Finschia/ostracon

The later nodes got panic when a large number of them are started

torao opened this issue · 0 comments

torao commented

Tendermint version (use tendermint version or git rev-parse --verify HEAD if installed from source):
0.33.6-0.3-17077261

Environment:

  • OS (e.g. from /etc/os-release): CentOS 7
  • Install tools:
  • Others:

What happened:

When I started the BLS signature aggregation version with 100 nodes for performance testing, the following error occurred on the nodes after 70-80 in the startup order and the process aborted.

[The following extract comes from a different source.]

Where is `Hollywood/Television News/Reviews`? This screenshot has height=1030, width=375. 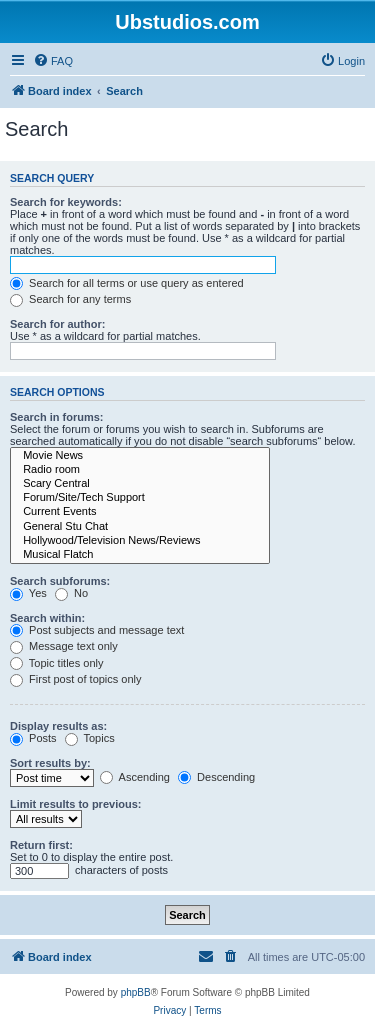
Hollywood/Television News/Reviews is located at coordinates (140, 541).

I[2021-02-10|08:45:36.399] Version info                                 module=main software=0.33.6 block=10 p2p=7
panic: Aggregated commit cannot make a VoteSet

goroutine 1 [running]:
github.com/tendermint/tendermint/types.CommitToVoteSet(0xc0012f2300, 0x11, 0xc00012af00, 0xc00047eca0, 0x0)
	github.com/tendermint/tendermint/types/block.go:765 +0x4d9
github.com/tendermint/tendermint/consensus.(*State).reconstructLastCommit(0xc0004d1600, 0xa, 0x0, 0xc0012df5c0, 0x6, 0xc0012f2300, 0x11, 0xc0012df5c8, 0x2, 0xc0012f2320, ...)
	github.com/tendermint/tendermint/consensus/state.go:543 +0x8b
github.com/tendermint/tendermint/consensus.NewState(0xc0001442d0, 0xa, 0x0, 0xc0012df5c0, 0x6, 0xc0012f2300, 0x11, 0xc0012df5c8, 0x2, 0xc0012f2320, ...)
	github.com/tendermint/tendermint/consensus/state.go:222 +0x51c
github.com/tendermint/tendermint/node.createConsensusReactor(0xc00013a160, 0xa, 0x0, 0xc0012df5c0, 0x6, 0xc0012f2300, 0x11, 0xc0012df5c8, 0x2, 0xc0012f2320, ...)
	github.com/tendermint/tendermint/node/node.go:383 +0x19b
github.com/tendermint/tendermint/node.NewNode(0xc00013a160, 0x13dfaa0, 0xc0002483c0, 0xc001311de0, 0x13c19a0, 0xc001315260, 0xc00131a080, 0x127b4f0, 0xc00131a090, 0x13df960, ...)
	github.com/tendermint/tendermint/node/node.go:658 +0xa13
github.com/tendermint/tendermint/node.DefaultNewNode(0xc00013a160, 0x13df960, 0xc001314b60, 0xc000277c58, 0xdb6bdd, 0xc000117080)
	github.com/tendermint/tendermint/node/node.go:102 +0x544
github.com/tendermint/tendermint/cmd/tendermint/commands.NewRunNodeCmd.func1(0xc000117080, 0xc000086840, 0x0, 0x1, 0x0, 0x0)
	github.com/tendermint/tendermint/cmd/tendermint/commands/run_node.go:106 +0x7a
github.com/spf13/cobra.(*Command).execute(0xc000117080, 0xc000086830, 0x1, 0x1, 0xc000117080, 0xc000086830)
	github.com/spf13/cobra@v1.0.0/command.go:842 +0x453
github.com/spf13/cobra.(*Command).ExecuteC(0x1b51e20, 0x2, 0xc000019100, 0x1121f4b)
	github.com/spf13/cobra@v1.0.0/command.go:950 +0x349
github.com/spf13/cobra.(*Command).Execute(...)
	github.com/spf13/cobra@v1.0.0/command.go:887
github.com/tendermint/tendermint/libs/cli.Executor.Execute(0x1b51e20, 0x127cf68, 0x2, 0xc00002f040)
	github.com/tendermint/tendermint/libs/cli/setup.go:89 +0x3c
main.main()
	github.com/tendermint/tendermint/cmd/tendermint/main.go:48 +0x2f5

This is reproducible in my environment and seems to occur on nodes that were later attempted to be started, but it is uncertain how many nodes will fail to start.